Segundo Fabiola França Balmant, coordenadora de Vigilância em Saúde no bairro Boa Vista, uma fiscalização apontou diversas irregularidades no estabelecimento. O maior problema, afirma ela, é em relação à separação dos produtos de limpeza.

"Em relação a produtos de limpeza, não estavam separados de forma ordenada. O depósito de materiais de limpeza era um local que era praticamente um porão, de difícil acesso, e todos os materiais de limpeza estavam numa caixa de papelão. Alguns tinham, ainda, a identificação do fabricante, mas com uma data de validade que já estava precária a identificação. Isso é ausência de boas práticas", explicou a coordenadora.
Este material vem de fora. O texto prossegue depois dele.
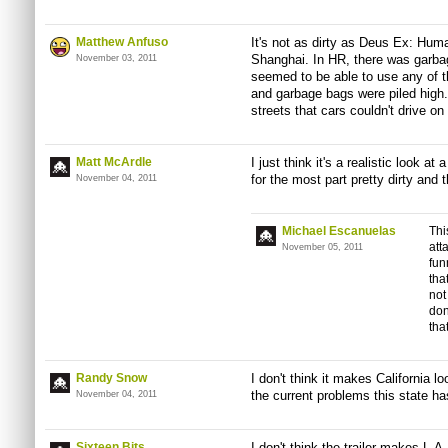
Matthew Anfuso
It's not as dirty as Deus Ex: Human
Shanghai. In HR, there was garba
November 03, 2011
seemed to be able to use any of 
and garbage bags were piled high.
streets that cars couldn't drive on
Matt McArdle
I just think it's a realistic look a
for the most part pretty dirty and 
November 04, 2011
Michael Escanuelas
Thi
att
November 05, 2011
fun
tha
not
don
that
Randy Snow
I don't think it makes California l
the current problems this state ha
November 04, 2011
Sixteen Bits
I don't think the trailer makes L.A.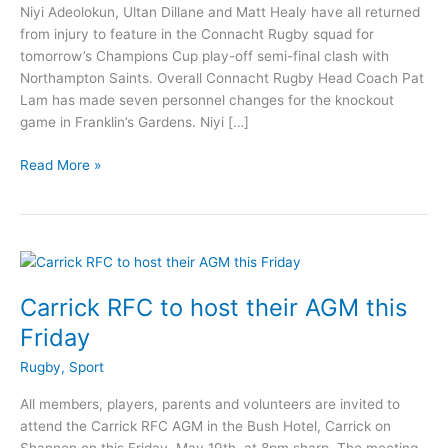
Niyi Adeolokun, Ultan Dillane and Matt Healy have all returned
from injury to feature in the Connacht Rugby squad for
tomorrow’s Champions Cup play-off semi-final clash with
Northampton Saints. Overall Connacht Rugby Head Coach Pat
Lam has made seven personnel changes for the knockout
game in Franklin’s Gardens. Niyi […]
Rossies
Read More »
named
in
Connacht
Rugby
team
for
Carrick RFC to host their AGM this
crucial
Friday
play-
off
Rugby
,
Sport
All members, players, parents and volunteers are invited to
attend the Carrick RFC AGM in the Bush Hotel, Carrick on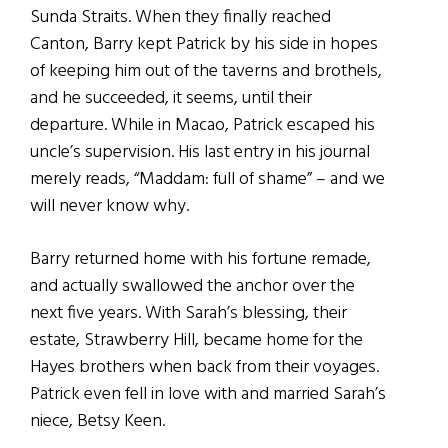
Sunda Straits. When they finally reached
Canton, Barry kept Patrick by his side in hopes
of keeping him out of the taverns and brothels,
and he succeeded, it seems, until their
departure. While in Macao, Patrick escaped his
uncle’s supervision. His last entry in his journal
merely reads, “Maddam: full of shame” – and we
will never know why.
Barry returned home with his fortune remade,
and actually swallowed the anchor over the
next five years. With Sarah’s blessing, their
estate, Strawberry Hill, became home for the
Hayes brothers when back from their voyages.
Patrick even fell in love with and married Sarah’s
niece, Betsy Keen.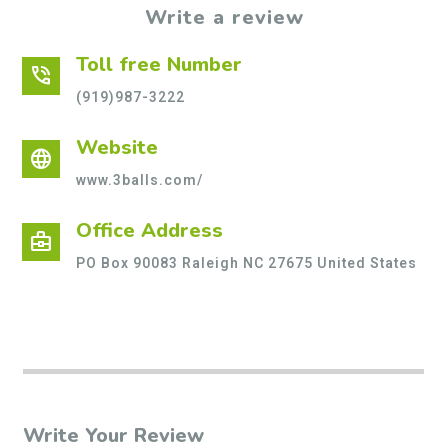
Write a review
Toll free Number
phone_in_talk
(919)987-3222
Website
language
www.3balls.com/
Office Address
business_center
PO Box 90083 Raleigh NC 27675 United States
Write Your Review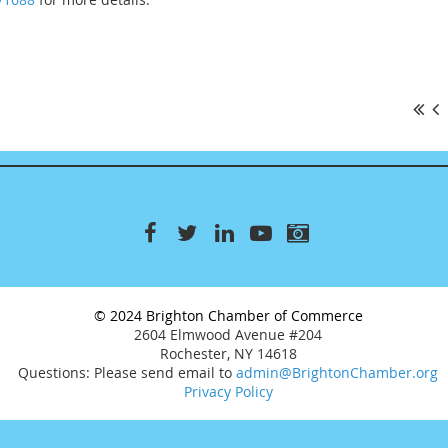
© 2024 Brighton Chamber of Commerce
2604 Elmwood Avenue #204
Rochester, NY 14618
Questions: Please send email to
admin@BrightonChamber.org
Privacy Policy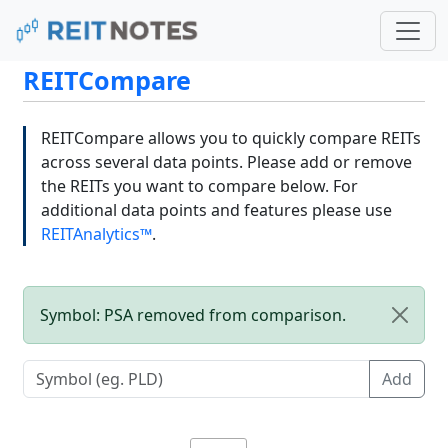
REITCompare
REITCompare allows you to quickly compare REITs
across several data points. Please add or remove
the REITs you want to compare below. For
additional data points and features please use
REITAnalytics™
.
Symbol: PSA removed from comparison.
Add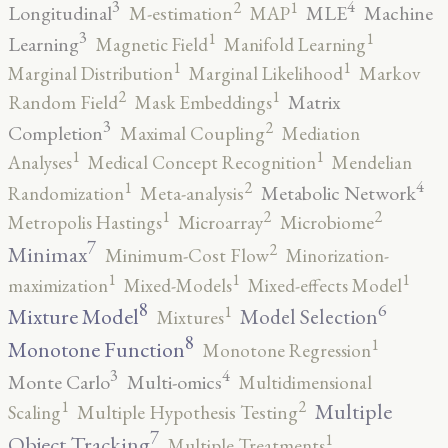
3
4
2
1
Longitudinal
MLE
Machine
M-estimation
MAP
3
1
1
Learning
Magnetic Field
Manifold Learning
1
1
Marginal Distribution
Marginal Likelihood
Markov
2
1
Matrix
Random Field
Mask Embeddings
3
2
Completion
Maximal Coupling
Mediation
1
1
Analyses
Medical Concept Recognition
Mendelian
4
2
1
Metabolic Network
Randomization
Meta-analysis
2
2
1
Metropolis Hastings
Microarray
Microbiome
7
2
Minimax
Minimum-Cost Flow
Minorization-
1
1
1
maximization
Mixed-Models
Mixed-effects Model
8
6
1
Mixture Model
Model Selection
Mixtures
8
1
Monotone Function
Monotone Regression
3
4
Monte Carlo
Multi-omics
Multidimensional
2
1
Multiple
Scaling
Multiple Hypothesis Testing
7
1
Object Tracking
Multiple Treatments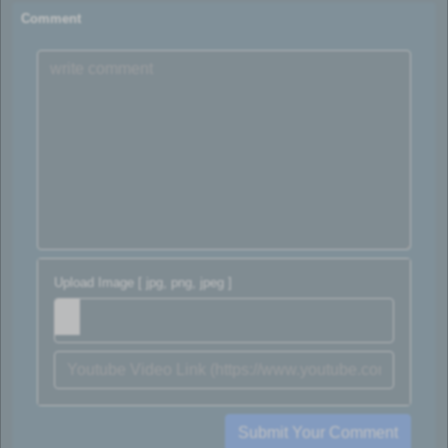
Comment
Upload Image [ jpg, png, jpeg ]
Submit Your Comment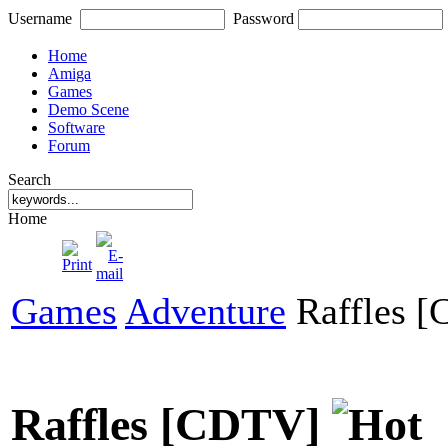
Username
Password
Home
Amiga
Games
Demo Scene
Software
Forum
Search
Home
Games
Adventure
Raffles 
Raffles [CDTV]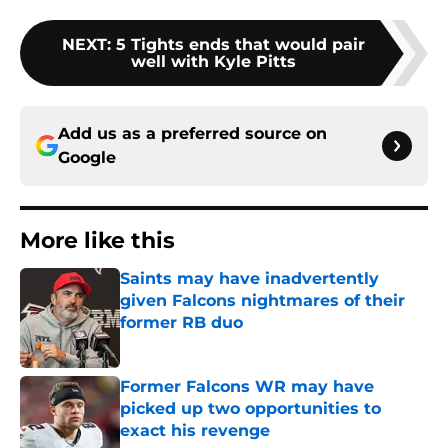
NEXT
:
5 Tights ends that would pair
well with Kyle Pitts
Add us as a preferred source on
Google
More like this
Saints may have inadvertently
given Falcons nightmares of their
former RB duo
Published by on Invalid Date
Former Falcons WR may have
picked up two opportunities to
exact his revenge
O dono do bar, Mauro Jardim de Almeida, admitiu que a bebida servida aos clientes como tequila era produto de limpeza. De acordo com ele, o líquido foi dissolvido em uma garrafa, que tinha a mesma coloração da tequila, foi colocada embaixo de balcão e acabou sendo servida.

Para Fabiola, a ação foi equivocada. "Todo produto de limpeza, que seja usado tanto em casa quanto em estabelecimentos, tem que seguir o que o fabricante coloca no rótulo. Se for uma diluição, tem que ser usado um balde, tem que ser usada uma jarra... tem que ser usado para aquele fim. Não pode reaproveitar nunca embalagem de alimento", explica.

O bar vai ser julgado em um processo administrativo sanitário e só poderá ser reaberto assim que corrigir todas as irregularidades apontadas pela Vigilância, diz a coordenadora. Caso seja condenado, o dono pode desde receber advertência até pagar multa de até R$ 8 mil.

Sobre a interdição, o G1 tenta contato com Mauro Jardim de Almeida. Até a publicação desta reportagem, no entanto, ele não foi encontrado.